Vers des groupements d’intérêt économique
Par ailleurs, les opérateurs économiques présents ont pu témoigner à leur tour des avancées et des aspects qui restent à améliorer. Pour Ali Hamani, président de l’Association des producteurs algériens de boissons (APAB), former des groupements ou associations professionnels permet de renforcer l’ensemble des activités de la filière et à constituer un réel partenaire du dialogue avec les pouvoirs publics.
« C’est grâce au travail, à la mobilisation et à la concertation que nous avons pu bénéficier d’un certain nombre d’acquis et régler des problèmes qui touchent notre filière », a indiqué M. Hamani qui a appelé les institutions publiques à encore plus de dialogue avec leurs partenaires économiques, « Nous leur disons que la construction de notre économie ne peut se faire sans concertation pour réduire les incompréhensions que nous constatons», a-t-il poursuivi, prenant comme exemple la levée récente des restrictions à l’importation d’intrants destinés à la production de boissons, notamment grâce au dialogue avec les élus des deux chambres parlementaires.
« Grace au dialogue avec les parlementaires, nous avons pu éviter la déperdition de notre économie », a-t-il affirmé.

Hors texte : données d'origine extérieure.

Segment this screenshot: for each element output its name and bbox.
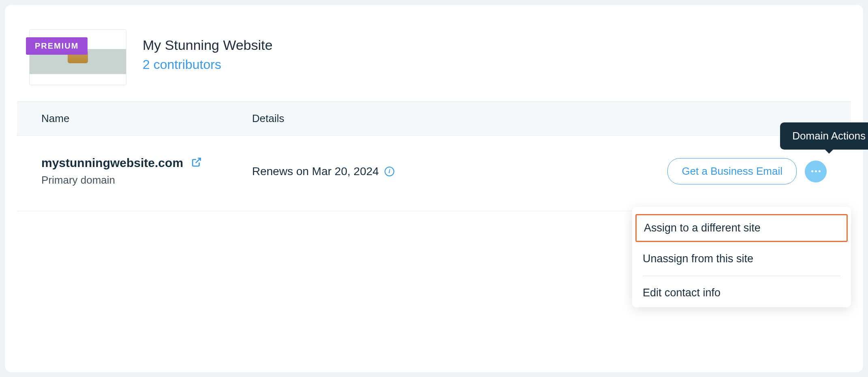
site-info: My Stunning Website 2 contributors: [143, 29, 273, 72]
actions-column: Get a Business Email Domain Actions: [667, 158, 827, 184]
info-icon[interactable]: i: [385, 167, 394, 176]
domain-name: mystunningwebsite.com: [41, 156, 183, 170]
column-header-name: Name: [41, 112, 252, 125]
domain-name-line: mystunningwebsite.com: [41, 156, 252, 170]
column-header-details: Details: [252, 112, 284, 125]
menu-item-edit-contact[interactable]: Edit contact info: [632, 278, 851, 307]
menu-divider: [643, 276, 840, 276]
domain-name-column: mystunningwebsite.com Primary domain: [41, 156, 252, 186]
domain-sublabel: Primary domain: [41, 174, 252, 186]
svg-line-0: [196, 158, 201, 163]
site-header: PREMIUM My Stunning Website 2 contributo…: [5, 5, 863, 101]
thumb-bottom: [30, 74, 126, 85]
site-card: PREMIUM My Stunning Website 2 contributo…: [5, 5, 863, 372]
site-thumbnail-wrapper: PREMIUM: [29, 29, 126, 85]
domain-actions-tooltip: Domain Actions: [780, 122, 868, 150]
external-link-icon[interactable]: [191, 157, 202, 169]
get-business-email-button[interactable]: Get a Business Email: [667, 158, 797, 184]
table-header: Name Details: [17, 101, 851, 136]
site-title: My Stunning Website: [143, 37, 273, 53]
renew-text: Renews on Mar 20, 2024: [252, 165, 379, 178]
premium-badge: PREMIUM: [26, 37, 88, 55]
menu-item-assign-different-site[interactable]: Assign to a different site: [635, 214, 848, 242]
domain-actions-button[interactable]: Domain Actions: [805, 161, 827, 182]
domain-row: mystunningwebsite.com Primary domain Ren…: [17, 136, 851, 211]
contributors-link[interactable]: 2 contributors: [143, 57, 273, 72]
details-column: Renews on Mar 20, 2024 i: [252, 165, 667, 178]
menu-item-unassign[interactable]: Unassign from this site: [632, 244, 851, 273]
domain-actions-menu: Assign to a different site Unassign from…: [632, 207, 851, 307]
more-horizontal-icon: [811, 170, 821, 172]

A noter que le Conseil national de concertation pour le développement de la PME est affilié au ministère de l’Industrie.
Installé en 2017,  il est chargé de développer le partenariat public/privé en matière d’élaboration et d’évaluation des politiques d’appui aux TPE/PME et sensibiliser les associations et les organisations professionnelles à la politique de développement de la PME.